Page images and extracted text
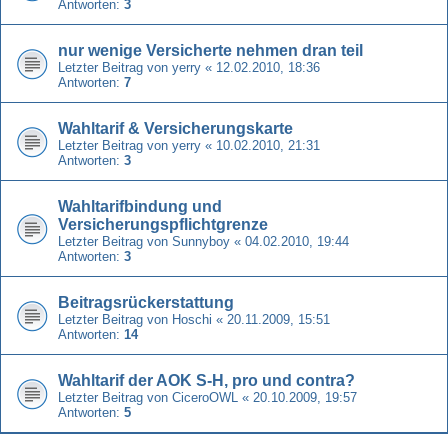
Antworten:
3
nur wenige Versicherte nehmen dran teil
Letzter Beitrag von
yerry
«
12.02.2010, 18:36
Antworten:
7
Wahltarif & Versicherungskarte
Letzter Beitrag von
yerry
«
10.02.2010, 21:31
Antworten:
3
Wahltarifbindung und
Versicherungspflichtgrenze
Letzter Beitrag von
Sunnyboy
«
04.02.2010, 19:44
Antworten:
3
Beitragsrückerstattung
Letzter Beitrag von
Hoschi
«
20.11.2009, 15:51
Antworten:
14
Wahltarif der AOK S-H, pro und contra?
Letzter Beitrag von
CiceroOWL
«
20.10.2009, 19:57
Antworten:
5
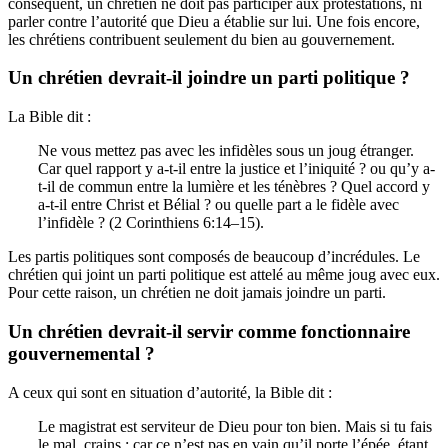
conséquent, un chrétien ne doit pas participer aux protestations, ni
parler contre l’autorité que Dieu a établie sur lui. Une fois encore,
les chrétiens contribuent seulement du bien au gouvernement.
Un chrétien devrait-il joindre un parti politique ?
La Bible dit :
Ne vous mettez pas avec les infidèles sous un joug étranger.
Car quel rapport y a-t-il entre la justice et l’iniquité ? ou qu’y a-
t-il de commun entre la lumière et les ténèbres ? Quel accord y
a-t-il entre Christ et Bélial ? ou quelle part a le fidèle avec
l’infidèle ? (2 Corinthiens 6:14–15).
Les partis politiques sont composés de beaucoup d’incrédules. Le
chrétien qui joint un parti politique est attelé au même joug avec eux.
Pour cette raison, un chrétien ne doit jamais joindre un parti.
Un chrétien devrait-il servir comme fonctionnaire
gouvernemental ?
A ceux qui sont en situation d’autorité, la Bible dit :
Le magistrat est serviteur de Dieu pour ton bien. Mais si tu fais
le mal, crains ; car ce n’est pas en vain qu’il porte l’épée, étant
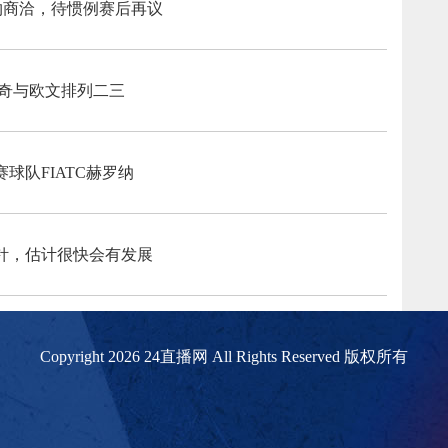
续约商洽，待惯例赛后再议
基奇与欧文排列二三
球队FIATC赫罗纳
针，估计很快会有发展
Copyright 2026 24直播网 All Rights Reserved 版权所有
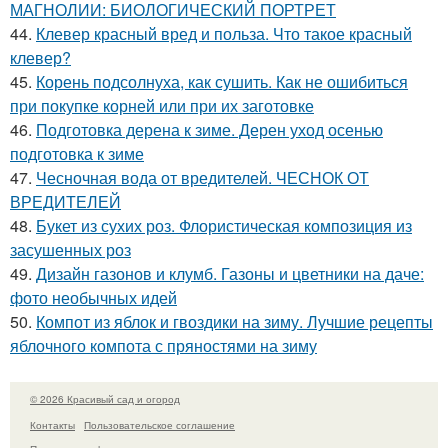
МАГНОЛИИ: БИОЛОГИЧЕСКИЙ ПОРТРЕТ
44.
Клевер красный вред и польза. Что такое красный
клевер?
45.
Корень подсолнуха, как сушить. Как не ошибиться
при покупке корней или при их заготовке
46.
Подготовка дерена к зиме. Дерен уход осенью
подготовка к зиме
47.
Чесночная вода от вредителей. ЧЕСНОК ОТ
ВРЕДИТЕЛЕЙ
48.
Букет из сухих роз. Флористическая композиция из
засушенных роз
49.
Дизайн газонов и клумб. Газоны и цветники на даче:
фото необычных идей
50.
Компот из яблок и гвоздики на зиму. Лучшие рецепты
яблочного компота с пряностями на зиму
© 2026 Красивый сад и огород
Контакты
Пользовательское соглашение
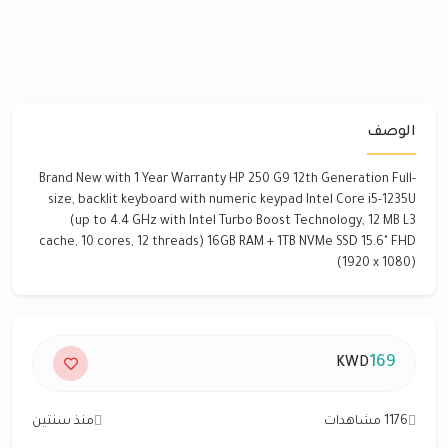
الوصف
Brand New with 1 Year Warranty HP 250 G9 12th Generation Full-
size, backlit keyboard with numeric keypad Intel Core i5-1235U
(up to 4.4 GHz with Intel Turbo Boost Technology, 12 MB L3
cache, 10 cores, 12 threads) 16GB RAM + 1TB NVMe SSD 15.6" FHD
(1920 x 1080)
169
KWD
1176 مشاهدات
منذ سنتين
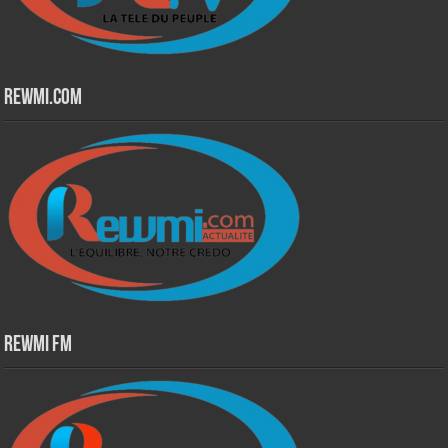
Rewmi.Com
Rewmi Fm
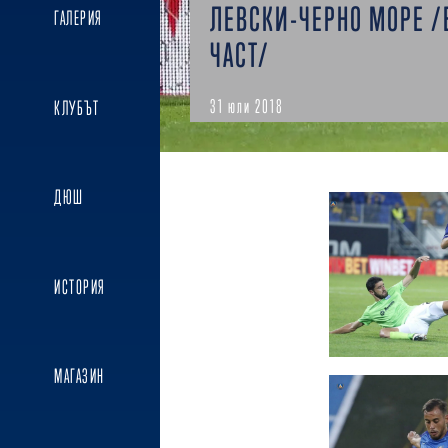
ЛЕВСКИ-ЧЕРНО МОРЕ /
ГАЛЕРИЯ
ЧАСТ/
31 юли 2018
КЛУБЪТ
ДЮШ
ИСТОРИЯ
МАГАЗИН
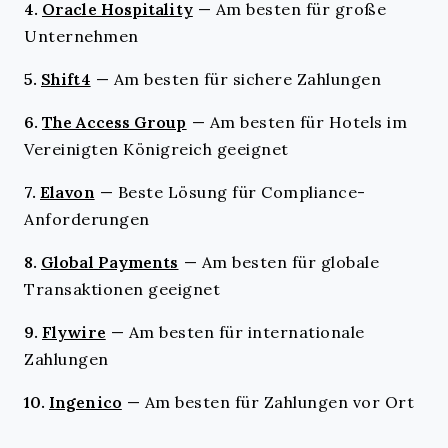
4.
Oracle Hospitality
—
Am besten für große
Unternehmen
5.
Shift4
—
Am besten für sichere Zahlungen
6.
The Access Group
—
Am besten für Hotels im
Vereinigten Königreich geeignet
7.
Elavon
—
Beste Lösung für Compliance-
Anforderungen
8.
Global Payments
—
Am besten für globale
Transaktionen geeignet
9.
Flywire
—
Am besten für internationale
Zahlungen
10.
Ingenico
—
Am besten für Zahlungen vor Ort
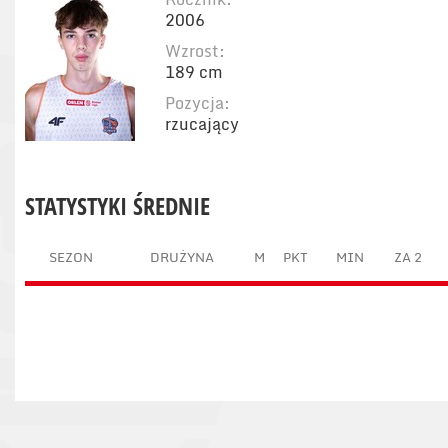
2006
Wzrost:
189 cm
Pozycja:
rzucający
STATYSTYKI ŚREDNIE
SEZON
DRUŻYNA
M
PKT
MIN
ZA 2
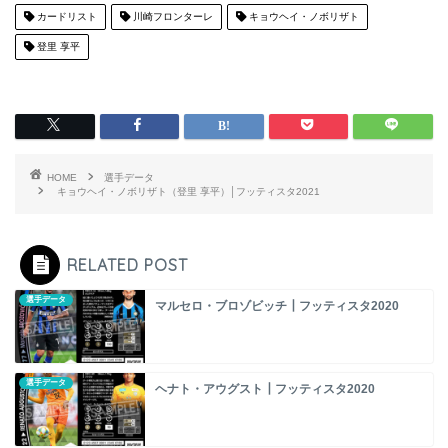
カードリスト
川崎フロンターレ
キョウヘイ・ノボリザト
登里 享平
HOME
選手データ
キョウヘイ・ノボリザト（登里 享平）│フッティスタ2021
RELATED POST
選手データ
マルセロ・ブロゾビッチ┃フッティスタ2020
選手データ
ヘナト・アウグスト┃フッティスタ2020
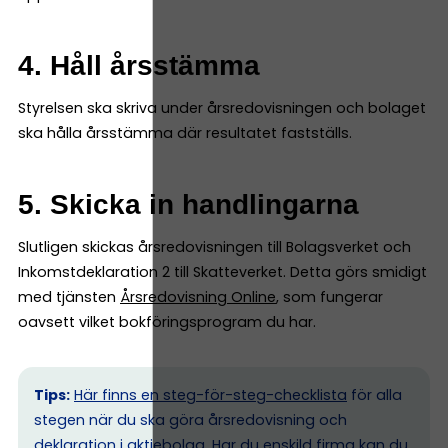
4. Håll årsstämma
Styrelsen ska skriva under årsredovisningen och bolaget
ska hålla årsstämma där resultatet fastställs.
5. Skicka in handlingarna
Slutligen skickas årsredovisningen till Bolagsverket och
Inkomstdeklaration 2 till Skatteverket. Detta görs smidigt
med tjänsten
Årsredovisning Online
, som fungerar
oavsett vilket bokföringsprogram du har.
Tips:
Här finns en steg-för-steg-checklista
för alla
stegen när du ska göra årsredovisning och
deklaration i aktiebolag. Har du enskild firma kan du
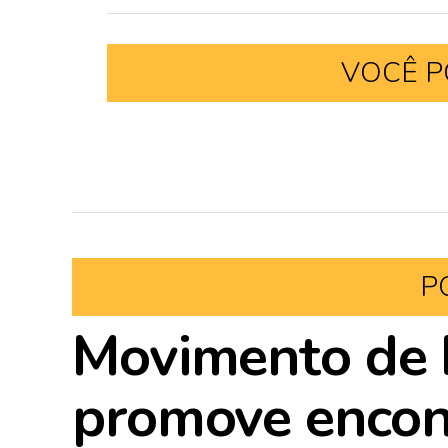
VOCÊ P
P
Movimento de D
promove encont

— ABOUT THIS EXERCISE —
Give back the entries above exactly as they stand. Leave the images out.

— ANSWER TO THE PROBLEM —
Antworten:
3
nur wenige Versicherte nehmen dran teil
Letzter Beitrag von
yerry
«
12.02.2010, 18:36
Antworten:
7
Wahltarif & Versicherungskarte
Letzter Beitrag von
yerry
«
10.02.2010, 21:31
Antworten:
3
Wahltarifbindung und
Versicherungspflichtgrenze
Letzter Beitrag von
Sunnyboy
«
04.02.2010, 19:44
Antworten:
3
Beitragsrückerstattung
Letzter Beitrag von
Hoschi
«
20.11.2009, 15:51
Antworten:
14
Wahltarif der AOK S-H, pro und contra?
Letzter Beitrag von
CiceroOWL
«
20.10.2009, 19:57
Antworten:
5
conséquent, un chrétien ne doit pas participer aux protestations, ni
parler contre l’autorité que Dieu a établie sur lui. Une fois encore,
les chrétiens contribuent seulement du bien au gouvernement.
Un chrétien devrait-il joindre un parti politique ?
La Bible dit :
Ne vous mettez pas avec les infidèles sous un joug étranger.
Car quel rapport y a-t-il entre la justice et l’iniquité ? ou qu’y a-
t-il de commun entre la lumière et les ténèbres ? Quel accord y
a-t-il entre Christ et Bélial ? ou quelle part a le fidèle avec
l’infidèle ? (2 Corinthiens 6:14–15).
Les partis politiques sont composés de beaucoup d’incrédules. Le
chrétien qui joint un parti politique est attelé au même joug avec eux.
Pour cette raison, un chrétien ne doit jamais joindre un parti.
Un chrétien devrait-il servir comme fonctionnaire
gouvernemental ?
A ceux qui sont en situation d’autorité, la Bible dit :
Le magistrat est serviteur de Dieu pour ton bien. Mais si tu fais
le mal, crains ; car ce n’est pas en vain qu’il porte l’épée, étant
续约商洽，待惯例赛后再议
基奇与欧文排列二三
球队FIATC赫罗纳
针，估计很快会有发展
Copyright 2026 24直播网 All Rights Reserved 版权所有
МАГНОЛИИ: БИОЛОГИЧЕСКИЙ ПОРТРЕТ
44.
Клевер красный вред и польза. Что такое красный
клевер?
45.
Корень подсолнуха, как сушить. Как не ошибиться
при покупке корней или при их заготовке
46.
Подготовка дерена к зиме. Дерен уход осенью
подготовка к зиме
47.
Чесночная вода от вредителей. ЧЕСНОК ОТ
ВРЕДИТЕЛЕЙ
48.
Букет из сухих роз. Флористическая композиция из
засушенных роз
49.
Дизайн газонов и клумб. Газоны и цветники на даче:
фото необычных идей
50.
Компот из яблок и гвоздики на зиму. Лучшие рецепты
яблочного компота с пряностями на зиму
© 2026 Красивый сад и огород
Контакты
Пользовательское соглашение
الوصف
Brand New with 1 Year Warranty HP 250 G9 12th Generation Full-
size, backlit keyboard with numeric keypad Intel Core i5-1235U
(up to 4.4 GHz with Intel Turbo Boost Technology, 12 MB L3
cache, 10 cores, 12 threads) 16GB RAM + 1TB NVMe SSD 15.6" FHD
(1920 x 1080)
169
KWD
1176 مشاهدات
منذ سنتين
Rewmi.Com
Rewmi Fm
ЛЕВСКИ-ЧЕРНО МОРЕ /
ГАЛЕРИЯ
ЧАСТ/
31 юли 2018
КЛУБЪТ
ДЮШ
ИСТОРИЯ
МАГАЗИН
4.
Oracle Hospitality
—
Am besten für große
Unternehmen
5.
Shift4
—
Am besten für sichere Zahlungen
6.
The Access Group
—
Am besten für Hotels im
Vereinigten Königreich geeignet
7.
Elavon
—
Beste Lösung für Compliance-
Anforderungen
8.
Global Payments
—
Am besten für globale
Transaktionen geeignet
9.
Flywire
—
Am besten für internationale
Zahlungen
10.
Ingenico
—
Am besten für Zahlungen vor Ort
2006
Wzrost:
189 cm
Pozycja:
rzucający
STATYSTYKI ŚREDNIE
SEZON
DRUŻYNA
M
PKT
MIN
ZA 2
カードリスト
川崎フロンターレ
キョウヘイ・ノボリザト
登里 享平
HOME
選手データ
キョウヘイ・ノボリザト（登里 享平）│フッティスタ2021
RELATED POST
選手データ
マルセロ・ブロゾビッチ┃フッティスタ2020
選手データ
ヘナト・アウグスト┃フッティスタ2020
4. Håll årsstämma
Styrelsen ska skriva under årsredovisningen och bolaget
ska hålla årsstämma där resultatet fastställs.
5. Skicka in handlingarna
Slutligen skickas årsredovisningen till Bolagsverket och
Inkomstdeklaration 2 till Skatteverket. Detta görs smidigt
med tjänsten
Årsredovisning Online
, som fungerar
oavsett vilket bokföringsprogram du har.
Tips:
Här finns en steg-för-steg-checklista
för alla
stegen när du ska göra årsredovisning och
deklaration i aktiebolag. Har du enskild firma kan du
VOCÊ P
P
Movimento de D
promove encont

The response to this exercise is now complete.